And each adding a bit of information, the story of the post-office was told him. Mr. Dean laughed heartily over the names.
"What fun you must have!" he exclaimed. "If I come to return your call, will you show me the post-office?"
"Oh, yes," cried Margery. "I am post-mistress this week. And, you know, we have one honorary member, and she's Miss Isabel, and her name is the Lady Alma Cara. No matter what we do, we always have Miss Isabel, because we can't get on without her."
"It is not easy, my little maid, to get on without Miss Isabel," said Mr. Dean gently. "What would you do if you could not see her, or speak to her, or write to her for ten year?"
"We wouldn't stand it: we will always keep her," cried Trix, firing up, and regarding this as a direct threat from him whom she was still ready to regard as an enemy. But Margery understood.
"I'd hardly be able to breathe," she said pityingly, laying her hand on her new friend's coat-sleeve; "but I'd know it would be better by and by."

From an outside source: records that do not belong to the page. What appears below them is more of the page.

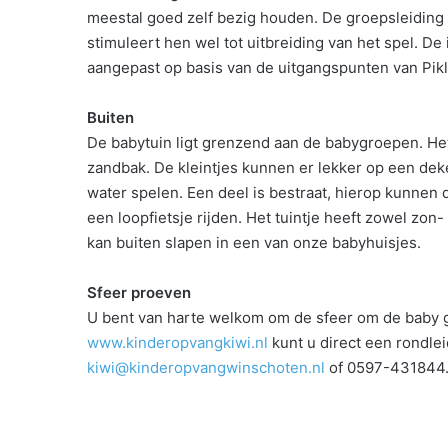
meestal goed zelf bezig houden. De groepsleiding gri
stimuleert hen wel tot uitbreiding van het spel. De
aangepast op basis van de uitgangspunten van Pikl
Buiten
De babytuin ligt grenzend aan de babygroepen. Het 
zandbak. De kleintjes kunnen er lekker op een dek
water spelen. Een deel is bestraat, hierop kunne
een loopfietsje rijden. Het tuintje heeft zowel 
kan buiten slapen in een van onze babyhuisjes.
Sfeer proeven
U bent van harte welkom om de sfeer om de baby
www.kinderopvangkiwi.nl
kunt u direct een rondlei
kiwi@kinderopvangwinschoten.nl
of 0597-431844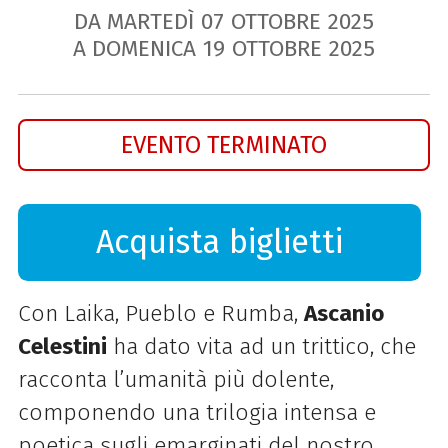
DA MARTEDÌ
07
OTTOBRE
2025
A DOMENICA
19
OTTOBRE
2025
EVENTO TERMINATO
Acquista biglietti
Con Laika, Pueblo e Rumba,
Ascanio
Celestini
ha dato vita ad un trittico, che
racconta l’umanità più dolente,
componendo una trilogia intensa e
poetica sugli emarginati del nostro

"You dear little atom," said Mr. Dean, putting his hand on her dark hair, "it is no wonder that you at least have a white dove on your badge."
In a moment Mr. Dean spoke again, quite cheerfully:
"Now I have been thinking of something while we have been sitting here. I cannot tell how long I shall be at the Evergreens; it may be all summer, it may not be a month. It depends on whether I succeed in what I came to do. I should like to see as much of you as I can while I am here; do you suppose that if I asked you to tea some day before long you would all come?"